Every once in a while in the second period there was a shot that caused some aggravation for one of the goaltenders, but it was largely more of the same. The Canes' best chance came halfway through, when Nathan Gerbe and Brad Malone both crashed the net and Ellis was trucked by his own defender, but neither player could elevate the puck and put the Canes on the board.

They came to regret that at 16:20, when Pirri, the Panthers' best player, went nearly coast-to-coast on a power play and beat Ward with a soft backhand that bounced off the goaltender's shoulder and into the net. The goal was the sixth the Canes have surrendered on the penalty kill in the last four games, and it was enough for the Panthers to carry a 1-0 lead into the locker room despite Andrej Nestrasil trying his luck at a backhand that went just wide a minute after Pirri scored.

Speaking of the suddenly-cold penalty kill, Canes coach Bill Peters is confident that his team will figure it out despite seeing their season total dropping by three full percentage points over the past two weeks. "It's been interesting here for the last little bit. We'll look at things and get it figured out. It isn't the same as it was earlier in the year and that's something that can be fixed."

At times in the third there was a fleeting thought that the Canes only needed one goal to make things interesting. But just as quickly as those thoughts popped up, the puck would slide off someone's stick and you'd be left wondering if even one goal was asking too much.

It didn't seem like it would be asking too much starting with about six minutes left.
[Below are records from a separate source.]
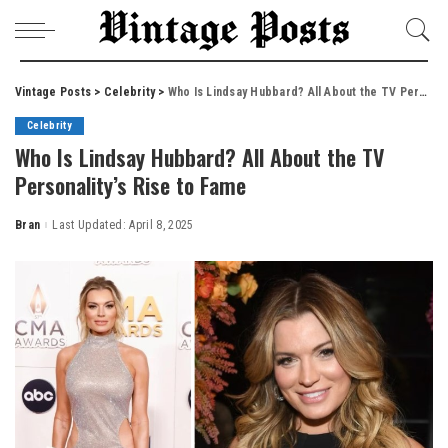
Vintage Posts
>
Celebrity
>
Who Is Lindsay Hubbard? All About the TV Personality’s Rise to Fame
Celebrity
Who Is Lindsay Hubbard? All About the TV
Personality’s Rise to Fame
Bran
Last Updated: April 8, 2025
Posted
by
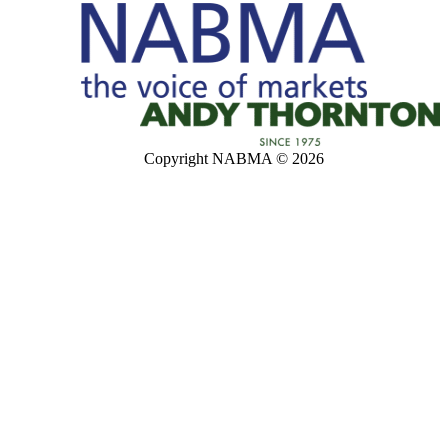
Copyright NABMA © 2026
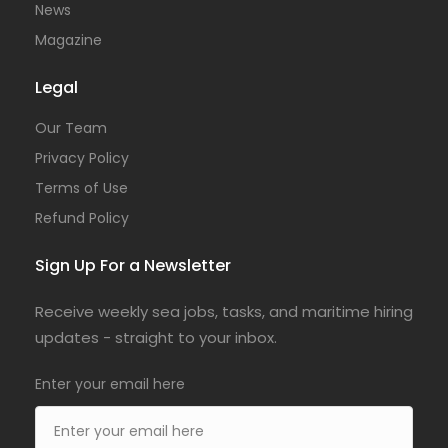
News
Magazine
Legal
Our Team
Privacy Policy
Terms of Use
Refund Policy
Sign Up For a Newsletter
Receive weekly sea jobs, tasks, and maritime hiring
updates - straight to your inbox.
Enter your email here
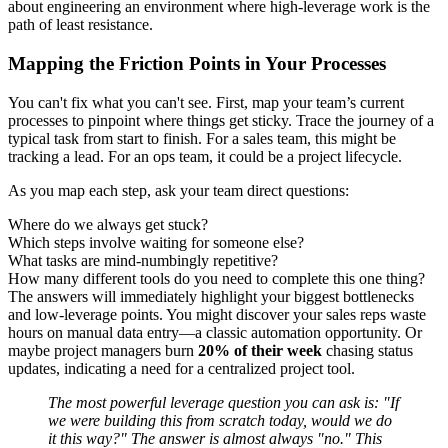
about engineering an environment where high-leverage work is the
path of least resistance.
Mapping the Friction Points in Your Processes
You can't fix what you can't see. First, map your team’s current
processes to pinpoint where things get sticky. Trace the journey of a
typical task from start to finish. For a sales team, this might be
tracking a lead. For an ops team, it could be a project lifecycle.
As you map each step, ask your team direct questions:
Where do we always get stuck?
Which steps involve waiting for someone else?
What tasks are mind-numbingly repetitive?
How many different tools do you need to complete this one thing?
The answers will immediately highlight your biggest bottlenecks
and low-leverage points. You might discover your sales reps waste
hours on manual data entry—a classic automation opportunity. Or
maybe project managers burn
20% of their week
chasing status
updates, indicating a need for a centralized project tool.
The most powerful leverage question you can ask is: "If
we were building this from scratch today, would we do
it this way?" The answer is almost always "no." This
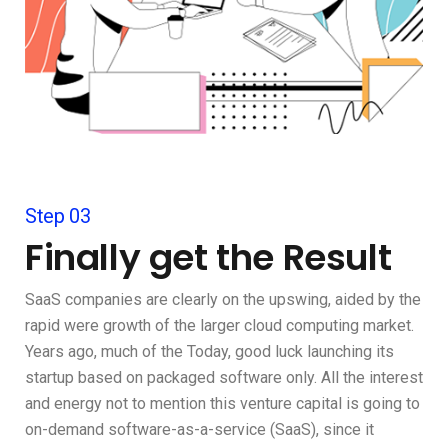
Step 03
Finally get the Result
SaaS companies are clearly on the upswing, aided by the
rapid were growth of the larger cloud computing market.
Years ago, much of the Today, good luck launching its
startup based on packaged software only. All the interest
and energy not to mention this venture capital is going to
on-demand software-as-a-service (SaaS), since it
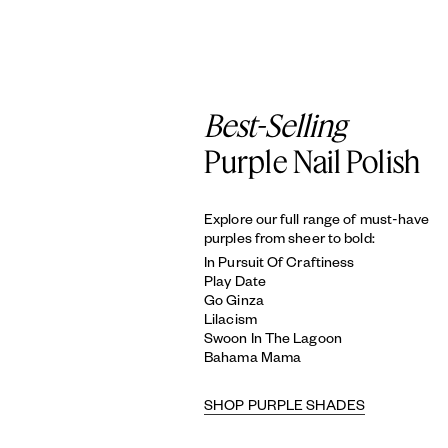
Best-Selling
Purple Nail Polish
Explore our full range of must-have
purples from sheer to bold:
In Pursuit Of Craftiness
Play Date
Go Ginza
Lilacism
Swoon In The Lagoon
Bahama Mama
SHOP PURPLE SHADES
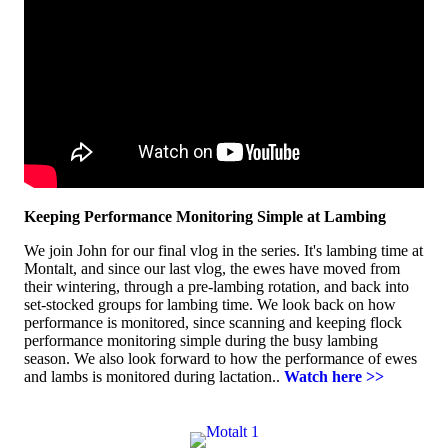
Keeping Performance Monitoring Simple at Lambing
We join John for our final vlog in the series. It's lambing time at
Montalt, and since our last vlog, the ewes have moved from
their wintering, through a pre-lambing rotation, and back into
set-stocked groups for lambing time. We look back on how
performance is monitored, since scanning and keeping flock
performance monitoring simple during the busy lambing
season. We also look forward to how the performance of ewes
and lambs is monitored during lactation..
Watch here >>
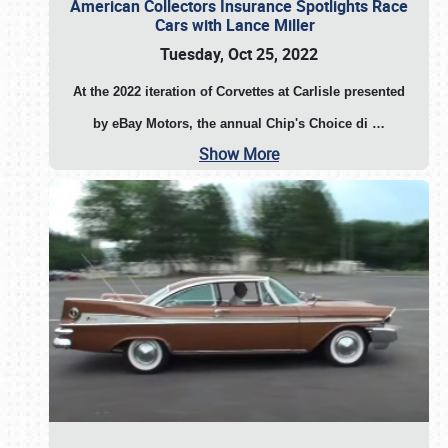
American Collectors Insurance Spotlights Race
Cars with Lance Miller
Tuesday, Oct 25, 2022
At the 2022 iteration of Corvettes at Carlisle presented
by eBay Motors, the annual Chip's Choice di
…
Show More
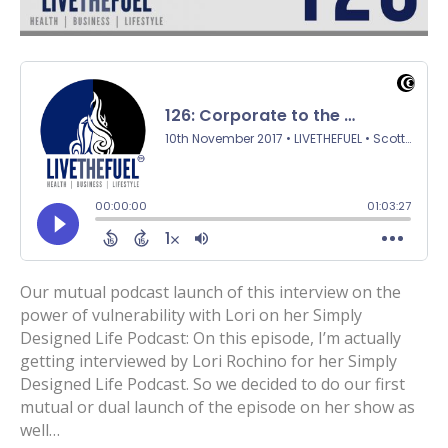
Our mutual podcast launch of this interview on the
power of vulnerability with Lori on her Simply
Designed Life Podcast: On this episode, I’m actually
getting interviewed by Lori Rochino for her Simply
Designed Life Podcast. So we decided to do our first
mutual or dual launch of the episode on her show as
well…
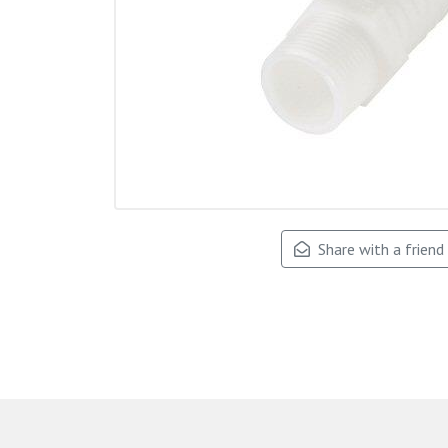
Share with a friend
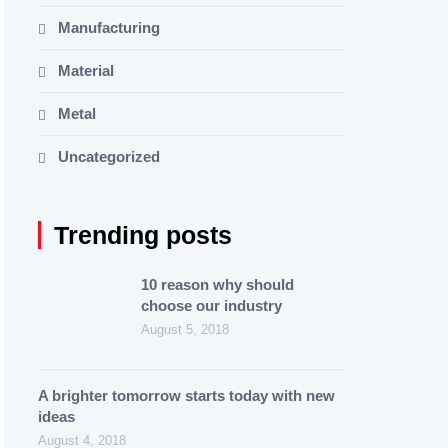
Manufacturing
Material
Metal
Uncategorized
Trending posts
10 reason why should
choose our industry
August 5, 2018
A brighter tomorrow starts today with new
ideas
August 4, 2018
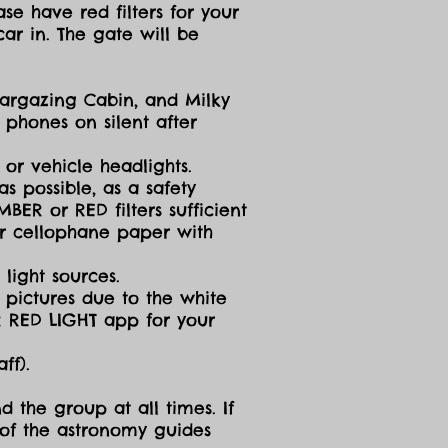
se have red filters for your
ar in. The gate will be
targazing Cabin, and Milky
 phones on silent after
 or vehicle headlights.
s possible, as a safety
ER or RED filters sufficient
 or cellophane paper with
light sources.
g pictures due to the white
R RED LIGHT app for your
ff).
d the group at all times. If
 of the astronomy guides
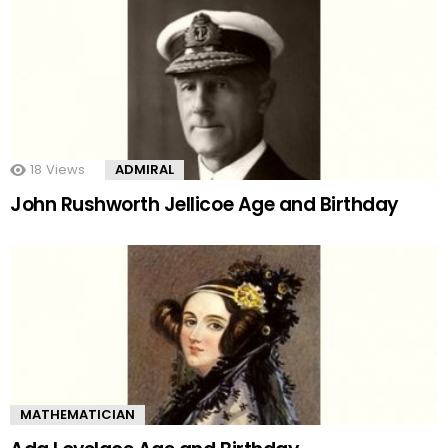
18
Views
ADMIRAL
John Rushworth Jellicoe Age and Birthday
MATHEMATICIAN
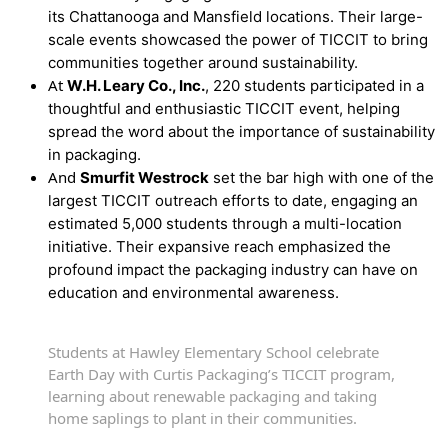
its Chattanooga and Mansfield locations. Their large-
scale events showcased the power of TICCIT to bring
communities together around sustainability.
At
W.H. Leary Co., Inc.
, 220 students participated in a
thoughtful and enthusiastic TICCIT event, helping
spread the word about the importance of sustainability
in packaging.
And
Smurfit Westrock
set the bar high with one of the
largest TICCIT outreach efforts to date, engaging an
estimated 5,000 students through a multi-location
initiative. Their expansive reach emphasized the
profound impact the packaging industry can have on
education and environmental awareness.
Students at Hawley Elementary School celebrate
Earth Day with Curtis Packaging’s TICCIT program,
learning about renewable packaging and taking
home saplings to plant in their communities.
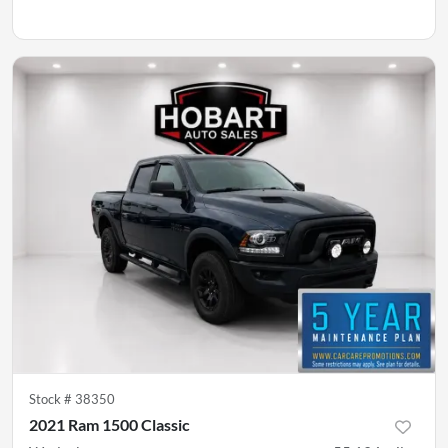
Stock #
38350
2021 Ram 1500 Classic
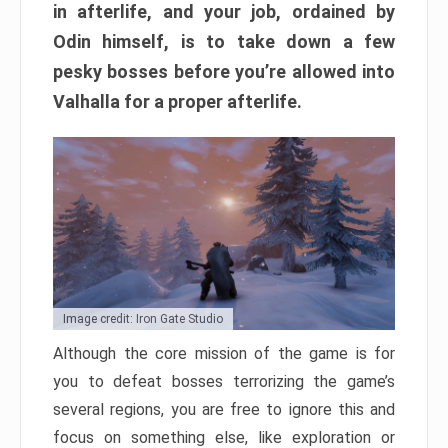
in afterlife, and your job, ordained by
Odin himself, is to take down a few
pesky bosses before you’re allowed into
Valhalla for a proper afterlife.
Image credit: Iron Gate Studio
Although the core mission of the game is for
you to defeat bosses terrorizing the game’s
several regions, you are free to ignore this and
focus on something else, like exploration or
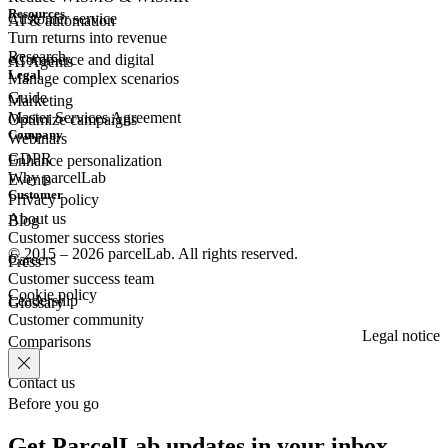
Resources
Customer
service
AI & automation
Turn returns into revenue
Research
eCommerce
and digital
AI Agents
Legal
Manage complex scenarios
Guide
Marketing
Master Services Agreement
Optimize campaigns
Company
Webinars
GDPR
Enhance personalization
Why parcelLab
Events
Customer
Privacy policy
About us
Blog
Customer success stories
© 2015 – 2026 parcelLab. All rights reserved.
Careers
Press
Customer success team
Cookie policy
Leadership
Glossary
Customer community
Legal notice
Comparisons
Contact us
Before you go
Get ParcelLab updates in your inbox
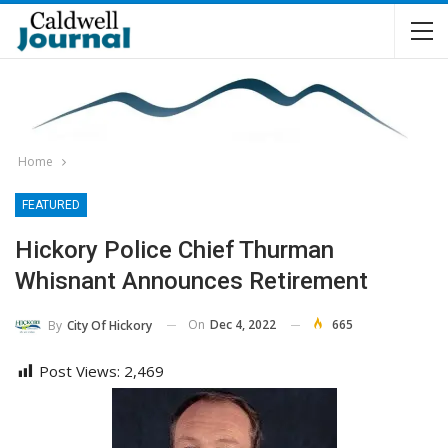
Home
FEATURED
Hickory Police Chief Thurman
Whisnant Announces Retirement
On
Dec 4, 2022
665
By
City Of Hickory
Post Views:
2,469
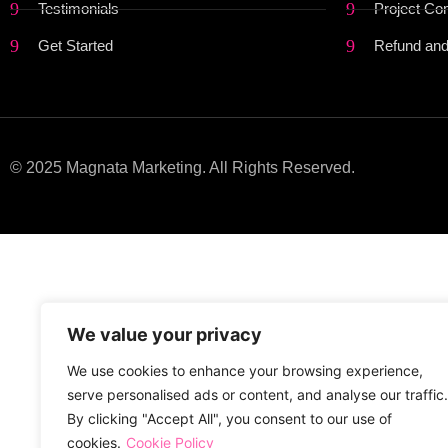
Testimonials
Project Co
Get Started
Refund and
© 2025 Magnata Marketing. All Rights Reserved.
We value your privacy
We use cookies to enhance your browsing experience,
serve personalised ads or content, and analyse our traffic.
By clicking "Accept All", you consent to our use of
cookies.
Cookie Policy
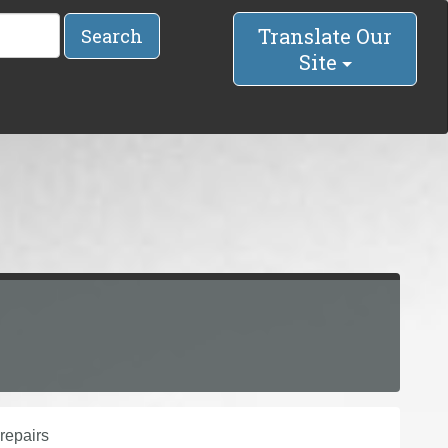
Translate Our
Search
Site
repairs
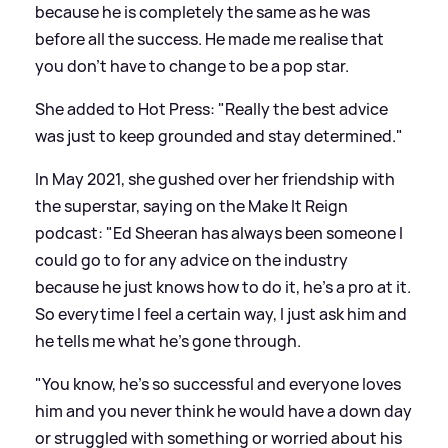
because he is completely the same as he was
before all the success. He made me realise that
you don’t have to change to be a pop star.
She added to Hot Press: "Really the best advice
was just to keep grounded and stay determined."
In May 2021, she gushed over her friendship with
the superstar, saying on the Make It Reign
podcast: "Ed Sheeran has always been someone I
could go to for any advice on the industry
because he just knows how to do it, he’s a pro at it.
So everytime I feel a certain way, I just ask him and
he tells me what he’s gone through.
"You know, he’s so successful and everyone loves
him and you never think he would have a down day
or struggled with something or worried about his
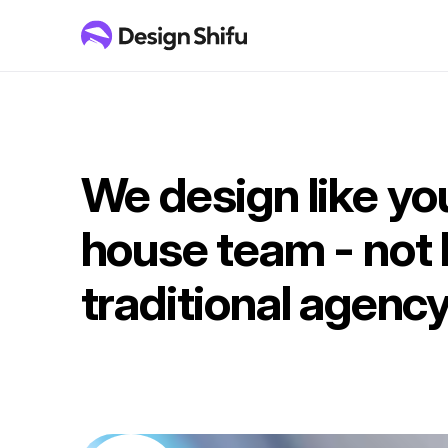
We design like you
house team - not l
traditional agency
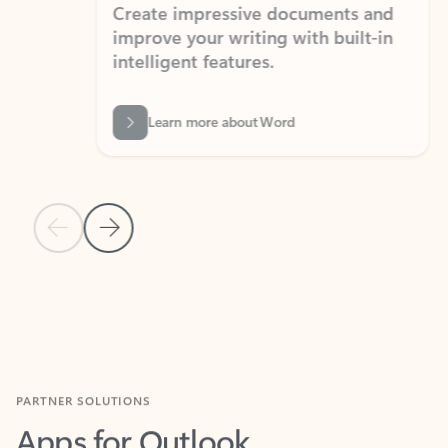
Create impressive documents and
Sim
improve your writing with built-in
com
intelligent features.
form
Learn more about Word
Previous Slide
Next Slide
Back to MICROSOFT 365 APPS carousel section
PARTNER SOLUTIONS
Apps for Outlook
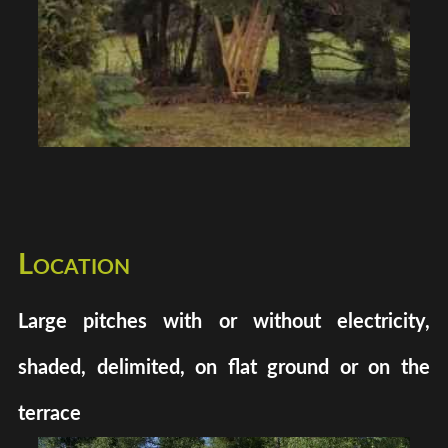
Location
Large pitches with or without electricity,
shaded, delimited, on flat ground or on the
terrace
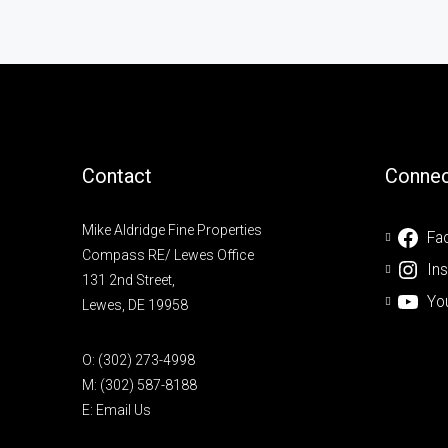
Contact
Connec
Mike Aldridge Fine Properties
Fa
Compass RE/ Lewes Office
In
131 2nd Street,
Yo
Lewes, DE 19958
O:
(302) 273-4998
M:
(302) 587-8188
E:
Email Us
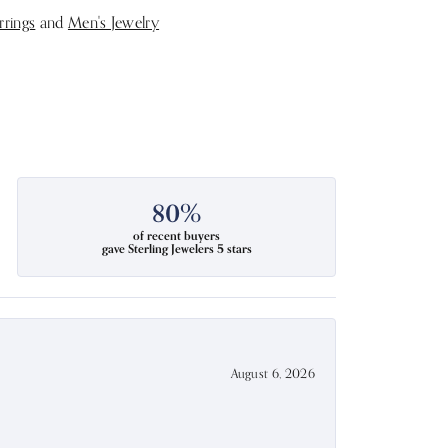
rrings
and
Men's Jewelry
80%
of recent buyers
gave Sterling Jewelers 5 stars
August 6, 2026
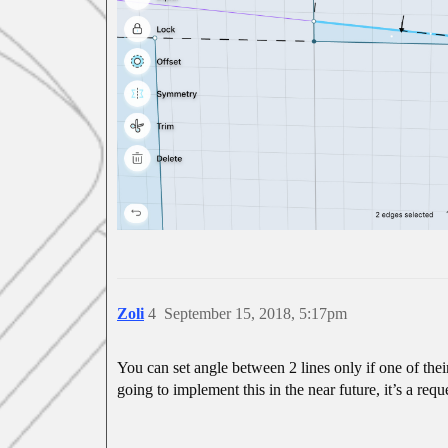
Zoli
4
September 15, 2018, 5:17pm
You can set angle between 2 lines only if one of thei
going to implement this in the near future, it’s a re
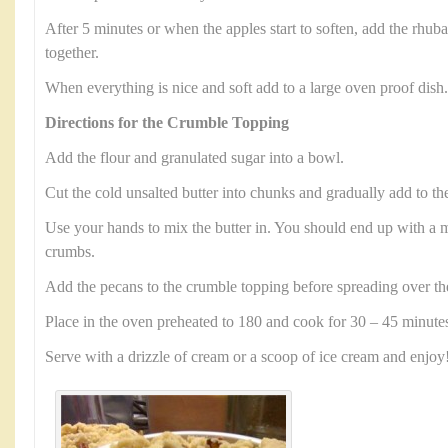
After 5 minutes or when the apples start to soften, add the rhub
together.
When everything is nice and soft add to a large oven proof dish.
Directions for the Crumble Topping
Add the flour and granulated sugar into a bowl.
Cut the cold unsalted butter into chunks and gradually add to th
Use your hands to mix the butter in. You should end up with a mi
crumbs.
Add the pecans to the crumble topping before spreading over th
Place in the oven preheated to 180 and cook for 30 – 45 minute
Serve with a drizzle of cream or a scoop of ice cream and enjoy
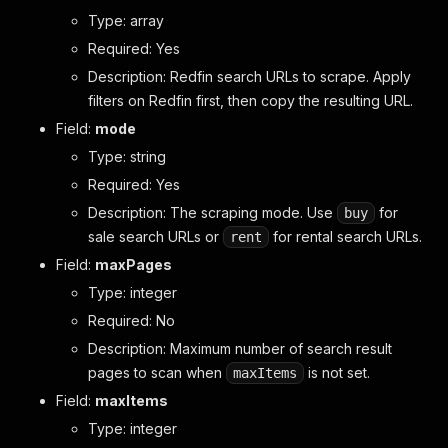
Type: array
Required: Yes
Description: Redfin search URLs to scrape. Apply
filters on Redfin first, then copy the resulting URL.
Field:
mode
Type: string
Required: Yes
Description: The scraping mode. Use
for
buy
sale search URLs or
for rental search URLs.
rent
Field:
maxPages
Type: integer
Required: No
Description: Maximum number of search result
pages to scan when
is not set.
maxItems
Field:
maxItems
Type: integer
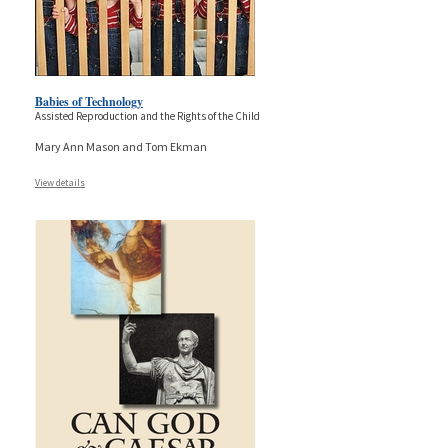
Babies of Technology
Assisted Reproduction and the Rights of the Child
Mary Ann Mason and Tom Ekman
View details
In the span of 30 seconds, Ron Hainsey hit the post and Chris Terry knocked one off the crossbar. The Canes were buzzing, and Peters took advantage of the momentum by pulling Ward with more than three minutes to go. However, that didn't go according to plan when Justin Faulk was forced into making a desperation stick save on Derek MacKenzie with 2:30 left, then Faulk turned the puck over trying to move it up with 40 seconds left and Dave Bolland fired it into the empty net.

It was a tough result, said Eric Staal, who felt his team deserved a better fate. "They played a patient game. We had a tough time executing and making passes. We carried the tempo in the third and just weren't able to get it."

Suddenly 1-5-1 since the trade deadline, and with only three points from a homestand that Peters repeatedly emphasized the importance of over the past two weeks, the coach was unequivocal in his assessment of how the team came out of the stretch.

"I would have thought we would have had a better homestand and come out with more points," said Peters. "Now we know what we're up against and what we have to work with."